= John Sinclair (sociologist) =

John Sinclair is a sociologist of international media, communication and culture. Based in Melbourne, Australia, he is acknowledged internationally for his published work on the global television and advertising industries, particularly as they have developed in Latin America and Asia. He also has written on the media use of peoples in diasporic and transnational contexts, and on related processes of consumption and the commercialisation of cultures.

== Career ==
Sinclair completed his PhD on the impact of television advertising in Mexico, investigating the "cultural imperialism" thesis prevalent at the time. His subsequent Images Incorporated of 1987 was one of the first books to take account of the emergent global structure of the advertising industry, analysed as a set of institutional relations between advertisers, advertising agencies, and the media, which he called a "manufacturing-marketing-media complex". The globalisation of television via satellite, challenging hitherto mainly national systems, was the focus of an internationally collaborative and widely cited study of 1996, New Patterns in Global Television: Peripheral Vision. In 1999, Latin American Television: A Global View was published, in which he argued that Latin America and the Spanish-speaking world formed a "geolinguistic region" as an integrated television market, with language as a market force. His further research interest in the use of media by diasporic communities was elaborated in Floating Lives: The Media of Asian Diasporas, published internationally in 2002, with collaborator Stuart Cunningham.
Sinclair continued to research in each of these areas, more recent work being published as: Advertising, the Media and Globalisation in 2012; Latin American Television Industries in 2013 (with Joseph D. Straubhaar); Consumer Culture in Latin America (co-edited with Anna Pertierra) in 2012; and Media and Communication in the Chinese Diaspora in 2016 (co-edited with Wanning Sun).

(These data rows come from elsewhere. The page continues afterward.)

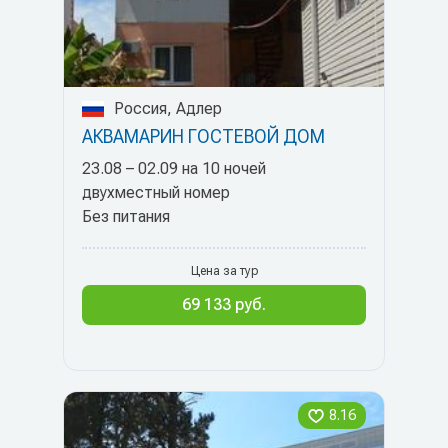
Россия, Адлер
АКВАМАРИН ГОСТЕВОЙ ДОМ
23.08 – 02.09 на 10 ночей
двухместный номер
Без питания
Цена за тур
69 133 руб.
8.16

Sinclair retired as an Honorary Professorial Fellow at the University of Melbourne in 2024, and had been formerly an Australian Research Council Professorial Fellow there. In his previous academic career at Victoria University, he co-founded the nation's first BA course in Australian Cultural Studies. He has given guest lectures and held visiting professorships at universities in the United States, Mexico, Venezuela, Portugal, and Spain, where he was UNESCO Professor of Communication in 1999. He was elected a Fellow of the Australian Academy of the Humanities in 2001, and has served as Head of its Cultural and Communication Studies Section. He was awarded the Centenary Medal in 2003 in recognition of his services to the field.

In other professional activities, he has been a member of the editorial advisory board of Media International Australia and other Australian and internationally-based journals, and for many years played active roles in the International Association for Media and Communication Research, including the co-founding of the Media and Diasporas Working Group. In 2021, the Association of Iberian and Latin American Studies of Australasia awarded its Lifetime Achievement Award to Sinclair, ‘in recognition of his decades of research and leadership in Latin American Studies'.

== Monographs ==
- 1987 – Images Incorporated: Advertising as Industry and Ideology, Croom Helm, London.
- 1999 – Latin American Television: A Global View, Oxford University Press, Oxford & New York.
- 2000 – Televisión: Comunicación Global y Regionalización, Editorial Gedisa, Barcelona.
- 2012 – Advertising, the Media and Globalisation: A World in Motion, Routledge, London & New York.
- 2013 – Latin American Television Industries, British Film Institute/Palgrave Macmillan, London. With Joseph D. Straubhaar.

== Co-edited works ==
- 1996 – New Patterns in Global Television: Peripheral Vision, Oxford University Press, Oxford & New York. Co-edited with Elizabeth Jacka and Stuart Cunningham.
- 2001 – Floating Lives: The Media of Asian Diasporas, Rowman & Littlefield, Lanham, Maryland Co-written and edited with Stuart Cunningham.
- 2004 – Contemporary World Television, British Film Institute, London. With Graeme Turner, associate editor.
- 2012 – Consumer Culture in Latin America, Palgrave Macmillan, New York. Co-edited with Anna Pertierra.
- 2016 – Media and Communication in the Chinese Diaspora: Rethinking Transnationalism, Routledge, London & New York. Co-edited with Wanning Sun.